Приуныл Кощей, закручинился, ибо в заокеанских тугриках сумма выходила немалая. Как тут выкрутишься?… Что поделаешь?… Другой, может, и спасовал бы, да только не свет Аннексий; ему-то было известно, как Иван-царевичу и боярам угодить. Щелкнул он перстами, велел девкам-чернавкам финскую баньку топить, а слугам – скатерть-самобранку разворачивать и усаживать гостей к яствам да нитью. Когда же все помылись, наелись и натешились, Кощей и говорит: «Не губите, ребятушки, душу христианскую, столь полезную для отечества! Доложите царю-батюшке, что обнищал я вконец и сделался полным банкротом.
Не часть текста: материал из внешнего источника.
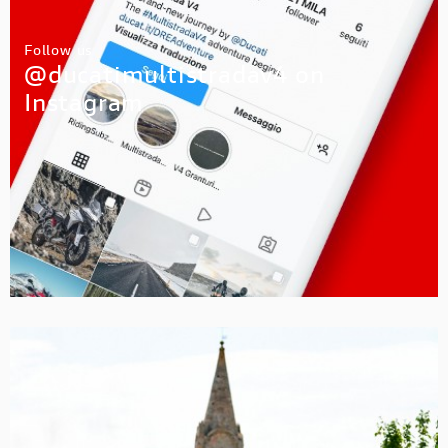
Follow us
@ducatimultistradav4 on
Instagram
Так что нет у меня двадцати заокеанских мильенов, а есть лишь один, вот я вам его и отдам. Не в казну государеву, а вам лично и персонально. Казна ведь что яма бездонная, что туда попало, то для людишек пропало, а у вас, чаю, карманцы без дырок. Берите мильен, делите промеж собой, а там, глядишь, займетесь полезным делом – благотворительным али еще каким».
Оскорбился Иван-царевич, насупился. «Нас не купишь!» – говорит. И дружина ему вослед заголосила: «Не купишь! Не купишь!» и приготовилась бить Кощея канделябрами и метать посуду на пол.
– «Я разве покупаю? – изумился Кощей. – Вы, ребятушки, не так меня поняли! Не покупаю я вас, а за работу плачу, за труды ваши праведные, однако нетяжкие. Куда попроще будет, чем мою отчетность проверять!»
– «Это ж какие такие труды?» – спрашивает Иван-царевич с законным подозрением. А Кощей ему в ответ: «Бессонница у меня, добрый молодец! Совсем замучила, лиходейка! Никакие снадобья заморские не помогают! Одним спасаюсь: читаю на ночь мудрые истории, и чем они мудрей и хитроумней, тем скорее в сон меня клонит. Вот вы мне такую историю и напишите, всем своим молодецким коллективом. И станет мильен не просто мильен, а гонорар! Да еще авансом!»
– Тут Иван-царевич призадумался, склонил буйну голову и начал с товарищами совет держать да шептаться. А пошептавшись, спрашивает: «Про что же ты историю хочешь, супостат? Про Марью-искусницу, что на фу-фу «Жигули» продавала? Или про Финиста – Ясна сокола из компании Эмэмэм? Или про то, как Илюша Муромец усмирял соловьев-разбойников с чеченских гор?»
– «Те истории неприятные, – говорит Кощей. – Человеку солидному, благонадежному их и слушать-то страшно! Нет, мне другое по душе. Финансовое! Экономическое! Скажем, о приватизации… Вот о ней, родимой, я бы почитал! Такие сладкие сны потом снятся!»
Глядя на Олюшку (она была в полном восторге), я не выдержал и фыркнул. Алик недовольно покосился на меня.
– Ты чего, Серый? Не нравится? Думаешь, сказка про твоих хрумков поинтересней?
– Плагиат, инспектор. И тематика не очень… неподходящая для ребенка.
– Плагиа-ат… – протянул Симагин. – Какой же плагиат, если все как в жизни? Это народное творчество, критикан ты мой ненаглядный, новый российский эпос. А что касается тематики, так я ведь не Бажов в малахитовых подвесках, я – полицейский, и сказки у меня полицейские. А ты – фарисей и узколобый ретроград. Иди-ка лучше на кухню и приготовь нам чаю. Можно с пирожными.